[The data]

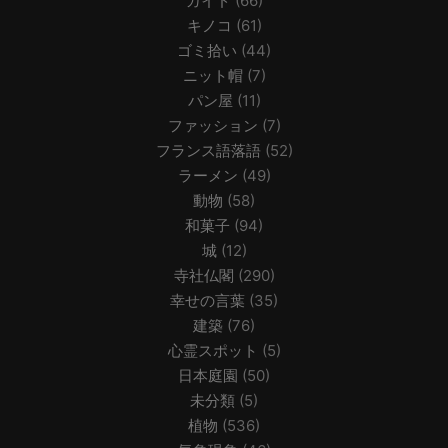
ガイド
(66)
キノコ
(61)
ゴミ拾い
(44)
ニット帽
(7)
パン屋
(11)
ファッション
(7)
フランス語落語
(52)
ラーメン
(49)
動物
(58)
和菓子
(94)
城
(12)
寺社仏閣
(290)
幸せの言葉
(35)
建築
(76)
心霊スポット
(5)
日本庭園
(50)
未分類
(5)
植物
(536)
==
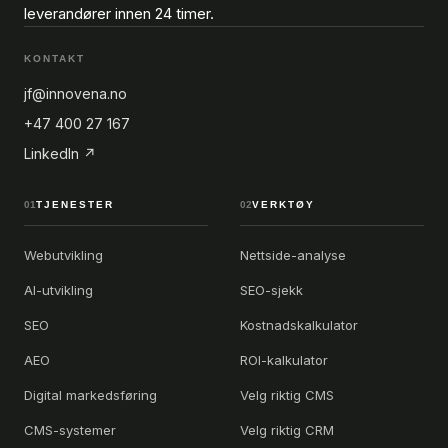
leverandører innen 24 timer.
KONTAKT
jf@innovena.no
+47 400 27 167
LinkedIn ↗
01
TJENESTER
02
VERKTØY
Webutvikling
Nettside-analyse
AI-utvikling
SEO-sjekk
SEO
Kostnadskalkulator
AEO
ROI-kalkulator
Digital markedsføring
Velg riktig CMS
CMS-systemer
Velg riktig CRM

[Instructions for the task] Would you copy, unchanged, the stretch of the records above that begins at the line containing "AI-utvikling" and ends at the line containing "Velg riktig CRM", and only that?

[Exercise response]
AI-utvikling
SEO-sjekk
SEO
Kostnadskalkulator
AEO
ROI-kalkulator
Digital markedsføring
Velg riktig CMS
CMS-systemer
Velg riktig CRM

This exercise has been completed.